私たちはカトリック教会の公共要理の一番最初で次のことを学ぶ。
「人がこの世にいるのは天主を認め、愛し、これにつかえ、ついには天国の幸福を深めるためであります」と。
天国へいくためにどうしたらいいか、早く気づく人もあれば、なかなか気づかない人もいる。
しかし、最期の瞬間に気がつき、それまでの罪状をゆるしていただき、天国へ迎え入れられた人もいる。

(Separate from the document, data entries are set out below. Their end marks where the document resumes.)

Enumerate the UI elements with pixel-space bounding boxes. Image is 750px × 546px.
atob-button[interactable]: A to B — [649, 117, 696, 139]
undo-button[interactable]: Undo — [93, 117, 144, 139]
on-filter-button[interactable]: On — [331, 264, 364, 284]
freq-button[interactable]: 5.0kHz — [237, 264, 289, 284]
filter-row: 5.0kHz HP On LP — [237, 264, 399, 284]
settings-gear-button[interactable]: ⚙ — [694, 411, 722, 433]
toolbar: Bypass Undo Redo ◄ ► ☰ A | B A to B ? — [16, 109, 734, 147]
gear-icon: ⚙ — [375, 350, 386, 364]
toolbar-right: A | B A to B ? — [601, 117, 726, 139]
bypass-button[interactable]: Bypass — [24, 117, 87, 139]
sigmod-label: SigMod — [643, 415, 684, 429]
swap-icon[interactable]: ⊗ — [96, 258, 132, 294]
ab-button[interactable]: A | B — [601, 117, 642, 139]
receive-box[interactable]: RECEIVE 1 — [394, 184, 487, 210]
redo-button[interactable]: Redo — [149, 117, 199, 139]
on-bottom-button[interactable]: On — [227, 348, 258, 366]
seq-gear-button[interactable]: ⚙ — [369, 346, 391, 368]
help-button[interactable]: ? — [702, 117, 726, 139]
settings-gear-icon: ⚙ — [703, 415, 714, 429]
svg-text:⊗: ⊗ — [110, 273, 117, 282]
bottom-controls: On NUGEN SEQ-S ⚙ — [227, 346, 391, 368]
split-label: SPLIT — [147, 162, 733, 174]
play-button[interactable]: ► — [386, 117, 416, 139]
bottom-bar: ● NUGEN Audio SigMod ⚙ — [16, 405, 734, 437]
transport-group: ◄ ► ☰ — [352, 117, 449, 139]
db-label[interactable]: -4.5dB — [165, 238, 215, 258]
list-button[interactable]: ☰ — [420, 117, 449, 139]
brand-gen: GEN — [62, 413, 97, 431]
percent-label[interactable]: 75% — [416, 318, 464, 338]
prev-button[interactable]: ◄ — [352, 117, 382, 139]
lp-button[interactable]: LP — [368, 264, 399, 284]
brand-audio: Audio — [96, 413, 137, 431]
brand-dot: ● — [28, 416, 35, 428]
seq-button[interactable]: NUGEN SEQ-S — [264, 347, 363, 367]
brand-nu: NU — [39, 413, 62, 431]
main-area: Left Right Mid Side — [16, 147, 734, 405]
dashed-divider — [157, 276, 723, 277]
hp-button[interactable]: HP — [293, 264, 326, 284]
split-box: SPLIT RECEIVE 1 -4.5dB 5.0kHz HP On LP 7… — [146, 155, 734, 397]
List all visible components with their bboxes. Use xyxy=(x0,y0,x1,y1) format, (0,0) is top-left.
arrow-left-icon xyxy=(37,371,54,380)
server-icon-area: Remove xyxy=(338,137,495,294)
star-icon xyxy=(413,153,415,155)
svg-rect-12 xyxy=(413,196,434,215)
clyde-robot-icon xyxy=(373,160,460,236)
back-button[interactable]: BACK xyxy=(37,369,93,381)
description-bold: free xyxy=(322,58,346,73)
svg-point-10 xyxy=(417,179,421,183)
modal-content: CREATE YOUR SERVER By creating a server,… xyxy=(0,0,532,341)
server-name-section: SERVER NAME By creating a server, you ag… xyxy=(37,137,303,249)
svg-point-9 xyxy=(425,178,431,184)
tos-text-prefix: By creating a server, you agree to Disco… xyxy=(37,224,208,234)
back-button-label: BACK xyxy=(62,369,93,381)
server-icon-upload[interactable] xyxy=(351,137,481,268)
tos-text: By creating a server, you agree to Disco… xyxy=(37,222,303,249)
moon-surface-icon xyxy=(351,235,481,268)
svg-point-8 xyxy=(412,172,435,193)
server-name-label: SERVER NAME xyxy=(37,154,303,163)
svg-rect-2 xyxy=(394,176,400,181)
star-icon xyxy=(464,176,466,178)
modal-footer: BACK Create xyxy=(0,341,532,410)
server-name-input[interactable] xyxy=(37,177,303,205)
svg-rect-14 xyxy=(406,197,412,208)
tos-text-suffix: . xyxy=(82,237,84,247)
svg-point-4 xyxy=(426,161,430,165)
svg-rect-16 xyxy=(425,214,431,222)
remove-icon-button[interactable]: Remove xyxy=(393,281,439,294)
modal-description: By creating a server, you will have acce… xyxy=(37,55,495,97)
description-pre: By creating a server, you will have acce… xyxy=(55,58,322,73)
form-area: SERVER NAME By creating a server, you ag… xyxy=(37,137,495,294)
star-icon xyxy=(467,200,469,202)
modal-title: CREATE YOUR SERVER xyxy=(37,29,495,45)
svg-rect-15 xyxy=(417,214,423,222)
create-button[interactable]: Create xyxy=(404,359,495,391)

それは、ルカ福音書の23章39節から43節に記されている。
イエス様とともに十字架にかけられた犯罪人の一人が「お前はメシアではないか。自分とおれたちを救ってみろ」と、ぼうとくの言葉を吐いた時、もう一人の犯罪人はこれをたしなめて、「おまえは同じ刑罰を受けていながら、まだ神を恐れないのか。われわれは自分のやったことの報いを受けているのだからあたりまえだが、この方は何も悪いことをなさってはいないのだ」と言い、「イエスさま、あなたが王権をもって来られる時にはどうかわたしを思い出してください」と言った。その時イエスさまは「あなたによく言っておく。今日、あなたはわたしとともに楽園にいるであろう」とおおせられた。
どんな罪を犯した男であったか、詳しくはわからないが、どんな極悪人であろうと、最期の瞬間に魂に気づきを感じ、神様に心からのお詫びを申し上げたら助けられるのである。
年を重ねるに従い、聖書の言葉がひとつひとつ心にしみとおる様になって来た。今はこの犯罪人の回心の言葉が更に心にしみとおる。
神さまはひとりひとりの人間の最後の瞬間にまで希望を与えておられるのである。